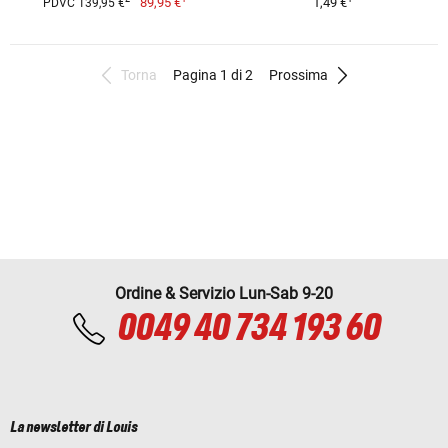
89,95 €
1,49 €
PDVC 139,95 €
Torna
Pagina 1 di 2
Prossima
Ordine & Servizio Lun-Sab 9-20
0049 40 734 193 60
La newsletter di Louis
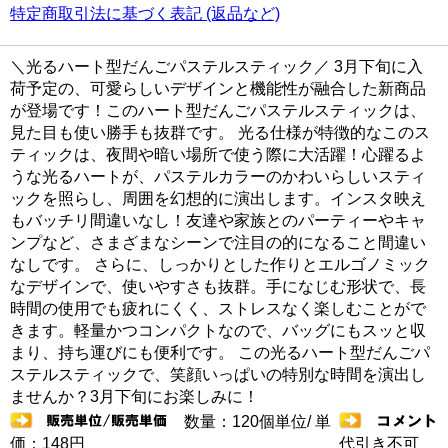
特定商取引法に基づく表記 (返品など)
＼光るハート型だんごパステルスティック／ 3月下旬に入
荷予定の、可愛らしいデザインと機能性が融合した新商品
が登場です！このハート型だんごパステルスティックは、
見た目も使い勝手も抜群です。 光る仕様が特徴的なこのス
ティックは、夜間や暗い場所で使う際に大活躍！心躍るよ
うな光るハートが、パステルカラーのかわいらしいスティ
ックを照らし、周囲を幻想的に演出します。インスタ映え
もバッチリ間違いなし！友達や家族とのパーティーやキャ
ンプなど、さまざまなシーンで注目の的になること間違い
なしです。 さらに、しっかりとした作りとエルゴノミック
なデザインで、使いやすさも抜群。手になじむ形状で、長
時間の使用でも疲れにくく、ストレスなく楽しむことがで
きます。軽量かつコンパクトなので、バッグにもスッと収
まり、持ち運びにも便利です。 この光るハート型だんごパ
ステルスティックで、笑顔いっぱいの特別な時間を演出し
ませんか？3月下旬にお楽しみに！
数量：120個単位/ 単
価：148円
代引き不可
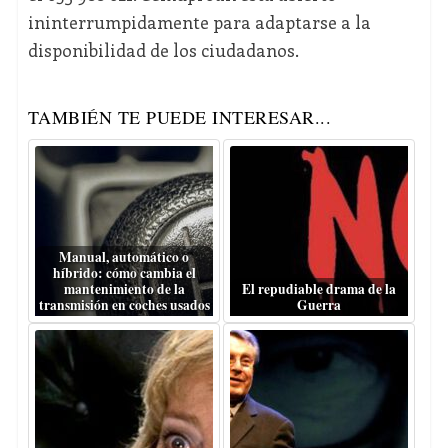
ininterrumpidamente para adaptarse a la
disponibilidad de los ciudadanos.
TAMBIÉN TE PUEDE INTERESAR...
Manual, automático o
híbrido: cómo cambia el
mantenimiento de la
El repudiable drama de la
transmisión en coches usados
Guerra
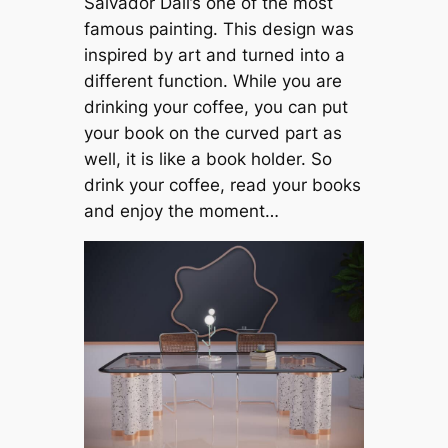
Salvador Dali’s one of the most
famous painting. This design was
inspired by art and turned into a
different function. While you are
drinking your coffee, you can put
your book on the curved part as
well, it is like a book holder. So
drink your coffee, read your books
and enjoy the moment…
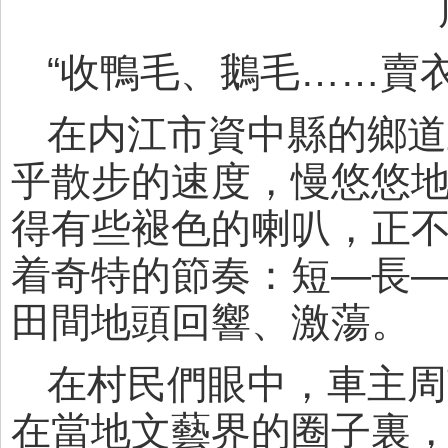
“收鴨毛、鵝毛……賣
在内江市資中縣的鄉道
乎散步的速度，慢悠悠
得有些褪色的喇叭，正
着奇特的節奏：短—長
田間地頭回響、激蕩。
在村民們眼中，車主周
在當地文藝界的圈子裏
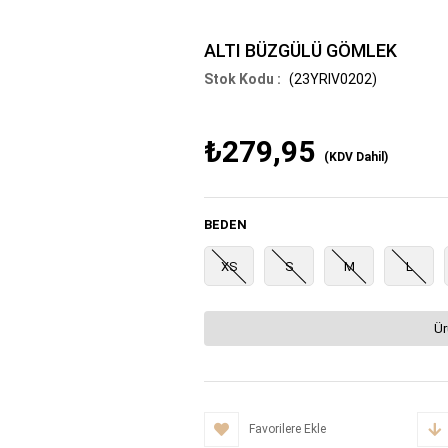
ALTI BÜZGÜLÜ GÖMLEK
(23YRIV0202)
₺279,95
(KDV Dahil)
BEDEN
XS
S
M
L
Ür
Favorilere Ekle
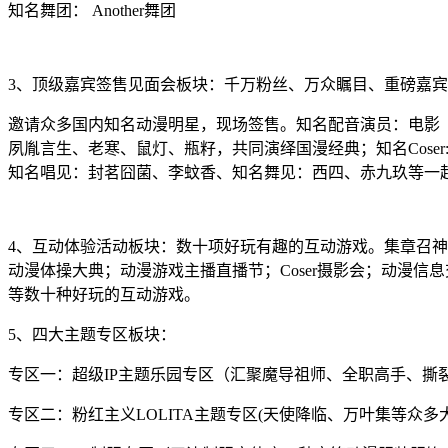
知名舞团：
Another舞团
3、顶级嘉宾签售见面会板块：千万粉丝、万众瞩目、重磅嘉
邀请众多国内知名动漫明星，现场签售。知名配音演员：电影
夙胤言生、老寒、鼠灯、瓶籽，共同演绎国漫经典；知名Coser
知名唱见：封茗囧菌、李蚊香、知名舞见：西四、赤九玖等一
4、互动体验活动板块：
数十项好玩有趣的互动游戏。集章召神
动漫体操大典；动漫游戏主播直播节
；
Coser摄影会；动漫信
等数十种好玩的互动游戏。
5、四大主题专区板块：
专区一：
超级
IP主题乐园专区（汇聚
魔导祖师、全职高手、撕
专区二：粉红主义
LOLITA主题专区(天使降临、万叶集
等众多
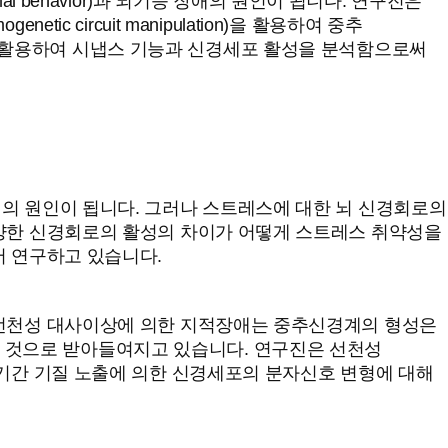
 behavior)과 뇌기능 장애의 원인이 됩니다. 연구진은
ogenetic circuit manipulation)을 활용하여 중추
etry)을 활용하여 시냅스 기능과 신경세포 활성을 분석함으로써
의 원인이 됩니다. 그러나 스트레스에 대한 뇌 신경회로의
다양한 신경회로의 활성의 차이가 어떻게 스트레스 취약성을
서 연구하고 있습니다.
 선천성 대사이상에 의한 지적장애는 중추신경계의 형성은
되는 것으로 받아들여지고 있습니다. 연구진은 선천성
기간 기질 노출에 의한 신경세포의 분자신호 변형에 대해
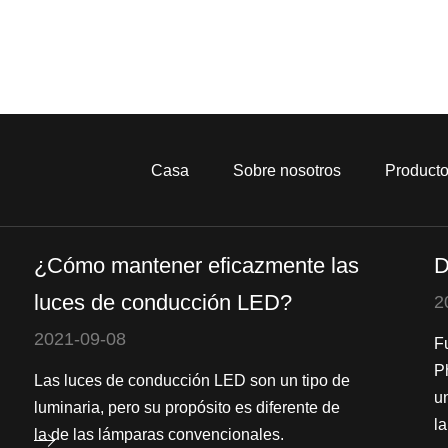
Casa
Sobre nosotros
Product
¿Cómo mantener eficazmente las
D
luces de conducción LED?
2
2021-09-08
F
P
Las luces de conducción LED son un tipo de
u
luminaria, pero su propósito es diferente de
la
la de las lámparas convencionales.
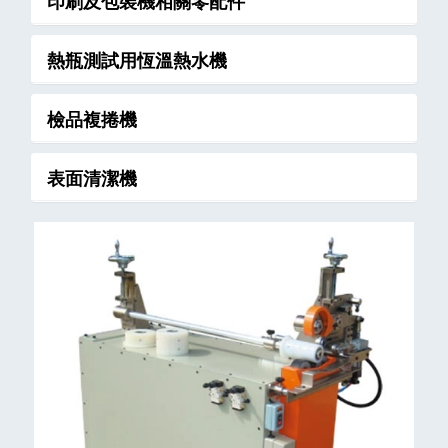
印刷及包裝機相關零配件
熱瓶測試用恆溫熱水機
檢品複捲機
表面清潔機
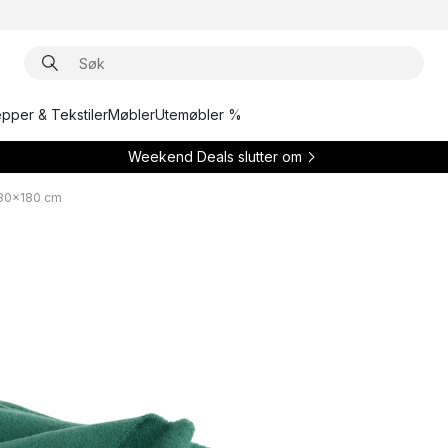
epper & Tekstiler
Møbler
Utemøbler %
Weekend Deals slutter om
130x180 cm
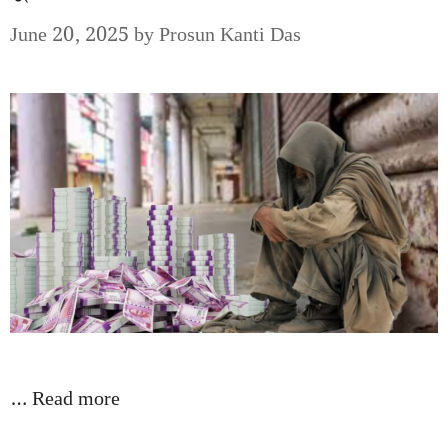
June 20, 2025
by
Prosun Kanti Das
…
Read more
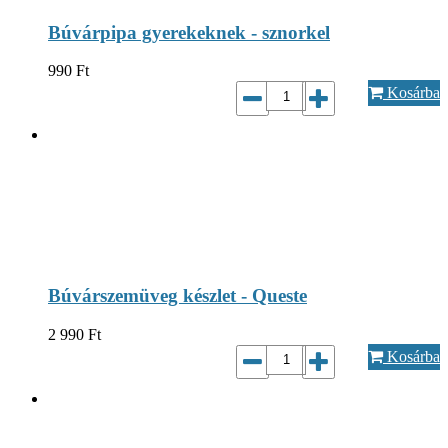
Búvárpipa gyerekeknek - sznorkel
990
Ft
Kosárba
Búvárszemüveg készlet - Queste
2 990
Ft
Kosárba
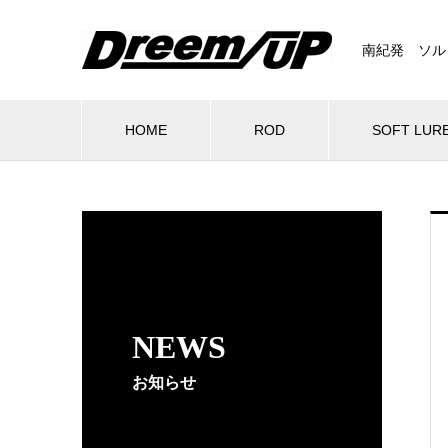
南紀発 ソル
HOME
ROD
SOFT LUR
NEWS
お知らせ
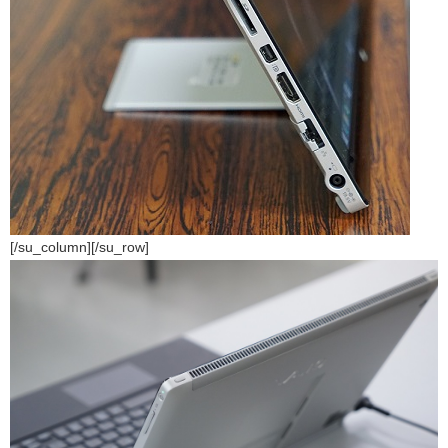
[/su_column][/su_row]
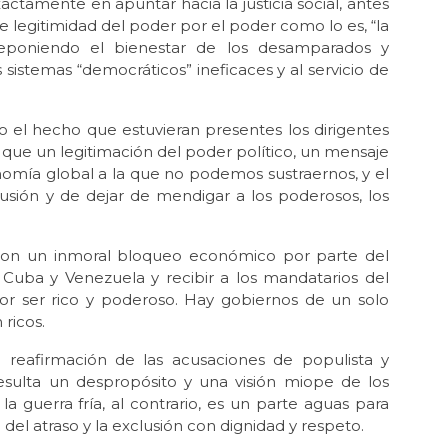
actamente en apuntar hacia la justicia social, antes
e legitimidad del poder por el poder como lo es, “la
Jun 
eponiendo el bienestar de los desamparados y
La 
MOR
sistemas “democráticos” ineficaces y al servicio de
May 
Las
o el hecho que estuvieran presentes los dirigentes
que un legitimación del poder político, un mensaje
May
nomía global a la que no podemos sustraernos, y el
Por
“no
lusión y de dejar de mendigar a los poderosos, los
May
La 
on un inmoral bloqueo económico por parte del
Cuba y Venezuela y recibir a los mandatarios del
May
La 
or ser rico y poderoso. Hay gobiernos de un solo
ricos.
Feb
Re
eafirmación de las acusaciones de populista y
mag
sulta un despropósito y una visión miope de los
 guerra fría, al contrario, es un parte aguas para
Feb 
Re
 del atraso y la exclusión con dignidad y respeto.
mag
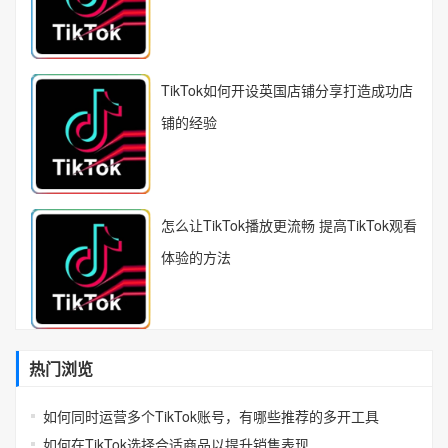
TikTok如何开设英国店铺分享打造成功店
铺的经验
怎么让TikTok播放更流畅 提高TikTok观看
体验的方法
热门浏览
如何同时运营多个TikTok账号，有哪些推荐的多开工具
如何在TikTok选择合适商品以提升销售表现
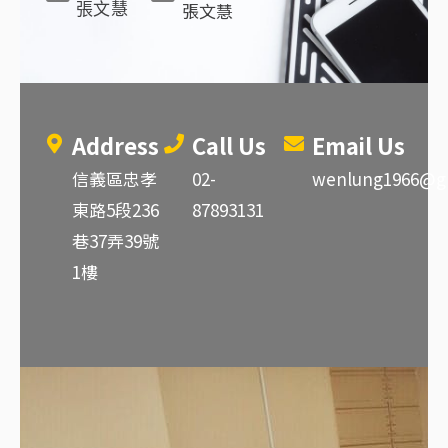
張文慧
張文慧
Address
Call Us
Email Us
信義區忠孝
02-
wenlung1966@g
東路5段236
87893131
巷37弄39號
1樓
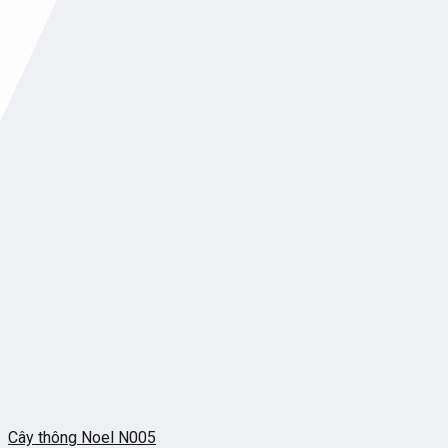
Cây thông Noel N005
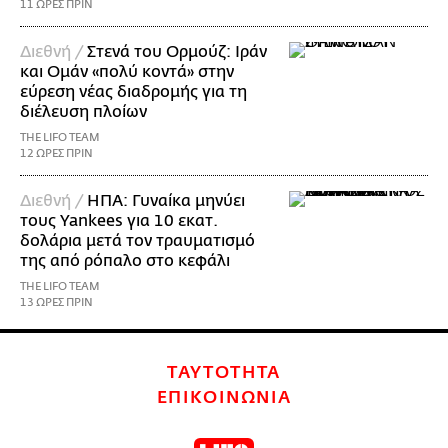
11 ΩΡΕΣ ΠΡΙΝ
Διεθνή /
Στενά του Ορμούζ: Ιράν
και Ομάν «πολύ κοντά» στην
εύρεση νέας διαδρομής για τη
διέλευση πλοίων
THE LIFO TEAM
12 ΩΡΕΣ ΠΡΙΝ
Διεθνή /
ΗΠΑ: Γυναίκα μηνύει
τους Yankees για 10 εκατ.
δολάρια μετά τον τραυματισμό
της από ρόπαλο στο κεφάλι
THE LIFO TEAM
13 ΩΡΕΣ ΠΡΙΝ
ΤΑΥΤΟΤΗΤΑ
ΕΠΙΚΟΙΝΩΝΙΑ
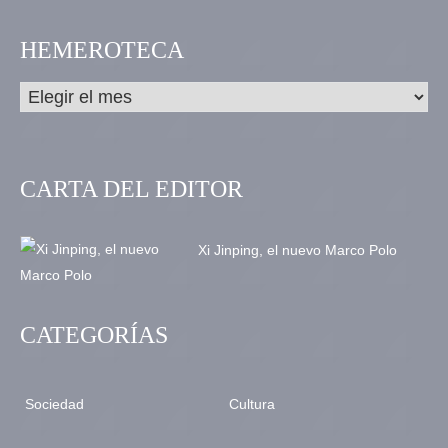
HEMEROTECA
CARTA DEL EDITOR
Xi Jinping, el nuevo Marco Polo
CATEGORÍAS
Sociedad
Cultura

• Task description: The whole listing above is to be printed again exactly; pictures stay out of it.

• Task result:
89,95 €
1,49 €
PDVC 139,95 €
Torna
Pagina 1 di 2
Prossima
Ordine & Servizio Lun-Sab 9-20
0049 40 734 193 60
La newsletter di Louis
特定商取引法に基づく表記 (返品など)
＼光るハート型だんごパステルスティック／ 3月下旬に入
荷予定の、可愛らしいデザインと機能性が融合した新商品
が登場です！このハート型だんごパステルスティックは、
見た目も使い勝手も抜群です。 光る仕様が特徴的なこのス
ティックは、夜間や暗い場所で使う際に大活躍！心躍るよ
うな光るハートが、パステルカラーのかわいらしいスティ
ックを照らし、周囲を幻想的に演出します。インスタ映え
もバッチリ間違いなし！友達や家族とのパーティーやキャ
ンプなど、さまざまなシーンで注目の的になること間違い
なしです。 さらに、しっかりとした作りとエルゴノミック
なデザインで、使いやすさも抜群。手になじむ形状で、長
時間の使用でも疲れにくく、ストレスなく楽しむことがで
きます。軽量かつコンパクトなので、バッグにもスッと収
まり、持ち運びにも便利です。 この光るハート型だんごパ
ステルスティックで、笑顔いっぱいの特別な時間を演出し
ませんか？3月下旬にお楽しみに！
数量：120個単位/ 単
価：148円
代引き不可
ininterrumpidamente para adaptarse a la
disponibilidad de los ciudadanos.
TAMBIÉN TE PUEDE INTERESAR...
Manual, automático o
híbrido: cómo cambia el
mantenimiento de la
El repudiable drama de la
transmisión en coches usados
Guerra
Salvador Dali’s one of the most
famous painting. This design was
inspired by art and turned into a
different function. While you are
drinking your coffee, you can put
your book on the curved part as
well, it is like a book holder. So
drink your coffee, read your books
and enjoy the moment…
“收鴨毛、鵝毛……賣
在内江市資中縣的鄉道
乎散步的速度，慢悠悠
得有些褪色的喇叭，正
着奇特的節奏：短—長
田間地頭回響、激蕩。
在村民們眼中，車主周
在當地文藝界的圈子裏
ALTI BÜZGÜLÜ GÖMLEK
(23YRIV0202)
₺279,95
(KDV Dahil)
BEDEN
XS
S
M
L
Ür
Favorilere Ekle
知名舞团：
Another舞团
3、顶级嘉宾签售见面会板块：千万粉丝、万众瞩目、重磅嘉
邀请众多国内知名动漫明星，现场签售。知名配音演员：电影
夙胤言生、老寒、鼠灯、瓶籽，共同演绎国漫经典；知名Coser
知名唱见：封茗囧菌、李蚊香、知名舞见：西四、赤九玖等一
4、互动体验活动板块：
数十项好玩有趣的互动游戏。集章召神
动漫体操大典；动漫游戏主播直播节
；
Coser摄影会；动漫信
等数十种好玩的互动游戏。
5、四大主题专区板块：
专区一：
超级
IP主题乐园专区（汇聚
魔导祖师、全职高手、撕
专区二：粉红主义
LOLITA主题专区(天使降临、万叶集
等众多
 behavior)과 뇌기능 장애의 원인이 됩니다. 연구진은
ogenetic circuit manipulation)을 활용하여 중추
etry)을 활용하여 시냅스 기능과 신경세포 활성을 분석함으로써
의 원인이 됩니다. 그러나 스트레스에 대한 뇌 신경회로의
다양한 신경회로의 활성의 차이가 어떻게 스트레스 취약성을
서 연구하고 있습니다.
 선천성 대사이상에 의한 지적장애는 중추신경계의 형성은
되는 것으로 받아들여지고 있습니다. 연구진은 선천성
기간 기질 노출에 의한 신경세포의 분자신호 변형에 대해
Casa
Sobre nosotros
Product
¿Cómo mantener eficazmente las
D
luces de conducción LED?
2
2021-09-08
F
P
Las luces de conducción LED son un tipo de
u
luminaria, pero su propósito es diferente de
la
la de las lámparas convencionales.
印刷及包裝機相關零配件
熱瓶測試用恆溫熱水機
檢品複捲機
表面清潔機
epper & Tekstiler
Møbler
Utemøbler %
Weekend Deals slutter om
130x180 cm
June 20, 2025
by
Prosun Kanti Das
…
Read more
Búvárpipa gyerekeknek - sznorkel
990
Ft
Kosárba
Búvárszemüveg készlet - Queste
2 990
Ft
Kosárba
南紀発 ソル
HOME
ROD
SOFT LUR
NEWS
お知らせ
[/su_column][/su_row]
actamente en apuntar hacia la justicia social, antes
e legitimidad del poder por el poder como lo es, “la
Jun 
eponiendo el bienestar de los desamparados y
La 
MOR
sistemas “democráticos” ineficaces y al servicio de
May 
Las
o el hecho que estuvieran presentes los dirigentes
que un legitimación del poder político, un mensaje
May
nomía global a la que no podemos sustraernos, y el
Por
“no
lusión y de dejar de mendigar a los poderosos, los
May
La 
on un inmoral bloqueo económico por parte del
Cuba y Venezuela y recibir a los mandatarios del
May
La 
or ser rico y poderoso. Hay gobiernos de un solo
ricos.
Feb
Re
eafirmación de las acusaciones de populista y
mag
sulta un despropósito y una visión miope de los
 guerra fría, al contrario, es un parte aguas para
Feb 
Re
 del atraso y la exclusión con dignidad y respeto.
mag
TikTok如何开设英国店铺分享打造成功店
铺的经验
怎么让TikTok播放更流畅 提高TikTok观看
体验的方法
热门浏览
如何同时运营多个TikTok账号，有哪些推荐的多开工具
如何在TikTok选择合适商品以提升销售表现
張文慧
張文慧
Address
Call Us
Email Us
信義區忠孝
02-
wenlung1966@g
東路5段236
87893131
巷37弄39號
1樓
Cây thông Noel N005
11 ΩΡΕΣ ΠΡΙΝ
Διεθνή /
Στενά του Ορμούζ: Ιράν
και Ομάν «πολύ κοντά» στην
εύρεση νέας διαδρομής για τη
διέλευση πλοίων
THE LIFO TEAM
12 ΩΡΕΣ ΠΡΙΝ
Διεθνή /
ΗΠΑ: Γυναίκα μηνύει
τους Yankees για 10 εκατ.
δολάρια μετά τον τραυματισμό
της από ρόπαλο στο κεφάλι
THE LIFO TEAM
13 ΩΡΕΣ ΠΡΙΝ
ΤΑΥΤΟΤΗΤΑ
ΕΠΙΚΟΙΝΩΝΙΑ
HEMEROTECA
CARTA DEL EDITOR
Xi Jinping, el nuevo Marco Polo
CATEGORÍAS
Sociedad
Cultura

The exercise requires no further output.